The author begins v. 26 with “For” as he begins to explain why we ought to hold fast our confessions and encourage one another (v. 23-25). The author is going to warn his readers by describing in grave detail the position the apostate finds himself in as a result of his apostasy. First of all, the warning begins with “we.” This is the same we that have already been described earlier as having Christ as their high priest, having His atonement, having confidence, and so forth. The author is not assuming that every single recipient of his letter is regenerate; rather, in a very general way, he generously refers to his audience as believers. He is taking them at their profession (Heb. 3:1). Furthermore, he has already made it clear that it is only those who persevere that were truly partakers of Christ to begin with. As he says in Heb 3:14, _“we have become_ partakers in Christ if we hold fast the beginning of our assurance firm until the end.” Christ is the high priest over the house of God (Heb. 10:21), and it is only those who persevere, the elect, that are of the house of God (Heb. 3:14). It is those who do not hold true to their profession that this text is addressing.
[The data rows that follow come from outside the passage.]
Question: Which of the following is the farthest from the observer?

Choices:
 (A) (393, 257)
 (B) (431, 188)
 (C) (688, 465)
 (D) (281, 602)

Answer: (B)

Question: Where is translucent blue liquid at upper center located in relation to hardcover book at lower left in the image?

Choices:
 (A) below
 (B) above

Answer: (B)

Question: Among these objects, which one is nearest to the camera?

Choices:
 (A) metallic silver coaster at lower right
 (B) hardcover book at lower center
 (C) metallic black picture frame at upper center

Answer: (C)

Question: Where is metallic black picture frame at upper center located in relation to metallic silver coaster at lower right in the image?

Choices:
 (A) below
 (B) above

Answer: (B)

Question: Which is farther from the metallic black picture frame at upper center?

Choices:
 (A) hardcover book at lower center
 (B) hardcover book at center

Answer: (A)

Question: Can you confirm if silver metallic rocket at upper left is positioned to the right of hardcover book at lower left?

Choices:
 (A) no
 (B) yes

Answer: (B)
Not those that have Christ as their high priest, but those who falsely professed Christ as their high priest.

Given this distinction, we learn something about the false professors from this passage. The author stresses that those who do apostatize have in fact received “the knowledge of the truth.” This is key to understanding the passage. By being in fellowship with the local body, the apostate has sat under the proclamation and teaching of the Gospel. He has been exposed to the overwhelming revelation of God’s truth (Heb. 6:4-5), and hence is in a totally different category from those who have not had this privilege. Judgment is much worse for those who have been exposed to the Gospel and yet still reject it than for those who have no heard at all (Matthew 11:21-24). The apostate’s knowledge, then, has placed him in a much worse state of judgment.
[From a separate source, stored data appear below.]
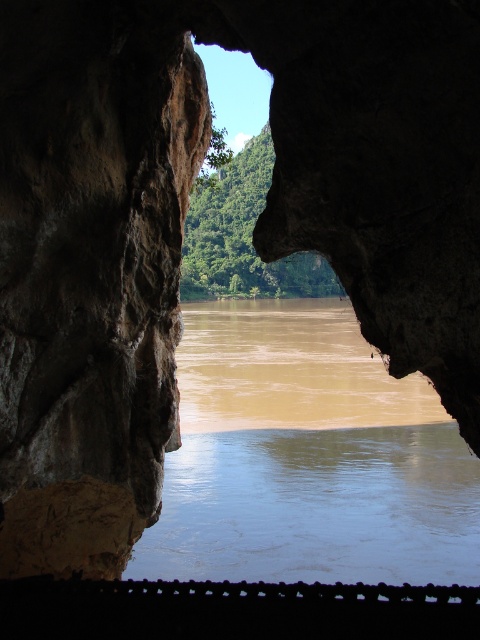 Where is the rough stone wall at left located in the image?

The rough stone wall at left is located at point [91,269] in the image.

You are standing inside the cave and want to exit towards the river. Which direction should you move relative to the rough stone wall at left and the brown muddy water at center?

You should move towards the right side of the rough stone wall at left since it is positioned on the left side of the brown muddy water at center, meaning the opening towards the river is to the right of the wall. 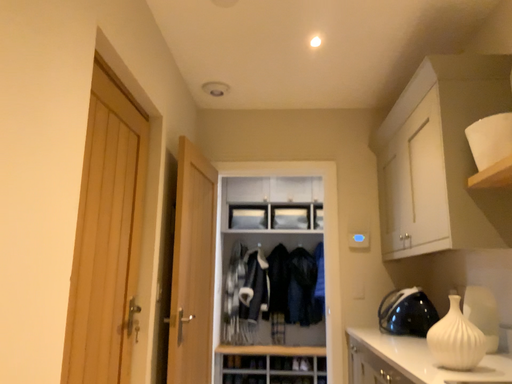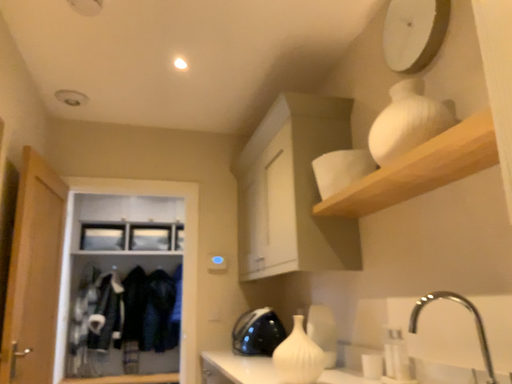 Question: Which way did the camera rotate in the video?

Choices:
 (A) rotated right
 (B) rotated left

Answer: (A) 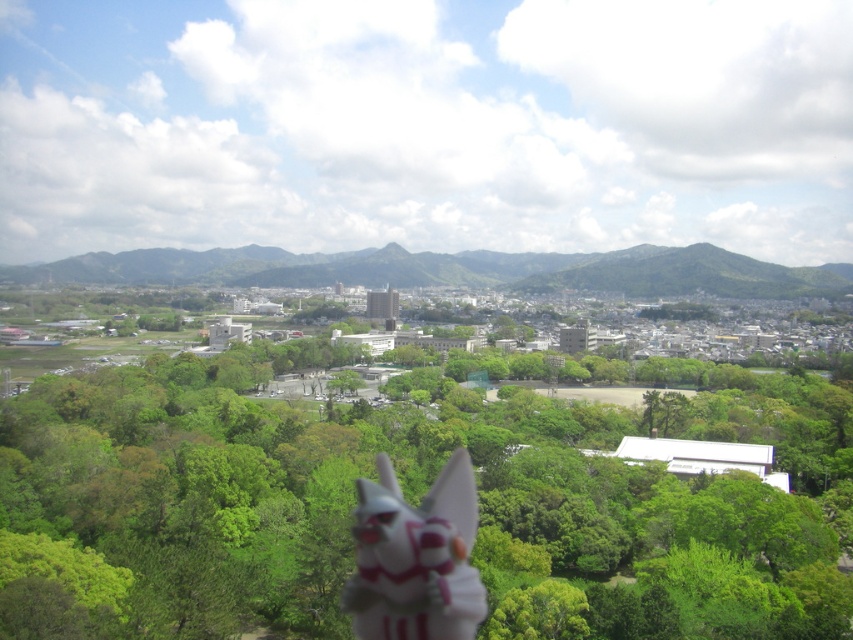 You are a photographer trying to capture both the green leafy tree at center and the white glossy fox at lower center in a single shot. Based on their sizes, which object will appear bigger in your photo?

The green leafy tree at center will appear bigger in the photo because it is larger in size than the white glossy fox at lower center.

You are a photographer standing in the landscape and want to take a photo of the white glossy fox at lower center and the green leafy tree at center. Which object should you adjust your camera to focus on first if you want to capture both in the same frame?

The green leafy tree at center is positioned on the left side of the white glossy fox at lower center, so you should focus on the green leafy tree at center first to ensure both are in the frame.

You are a photographer aiming to capture the white glossy fox at lower center and the green leafy tree at center in the same frame. Based on their sizes in the image, which object would appear taller in the photo?

The green leafy tree at center appears taller in the photo because it has a greater height compared to the white glossy fox at lower center.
Furthermore, the apostate is said to be caught up in continual and willful sin. This is not an individual who has a continual struggle with sin which he is at war with. Indeed, the person here is not being brought to repentance; otherwise they would have a sacrifice for their sins. As it is, they have abandoned the One who alone can save them by continually and willfully sinning against Him. Hence, there is nothing else for them to turn to. No sacrifice for sins remains, only judgment.



> *27 but a terrifying expectation of judgment and THE FURY OF A FIRE WHICH WILL CONSUME THE ADVERSARIES. *




The apostate has no hope in Christ as his judgment bearer; rather, he is left with a “terrifying expectation of judgment.” The author develops this point by loosely citing from Isaiah 26:11:




> O LORD, Your hand is lifted up yet they do not see it. They see Your zeal for the people and are put to shame; Indeed, fire will devour Your enemies.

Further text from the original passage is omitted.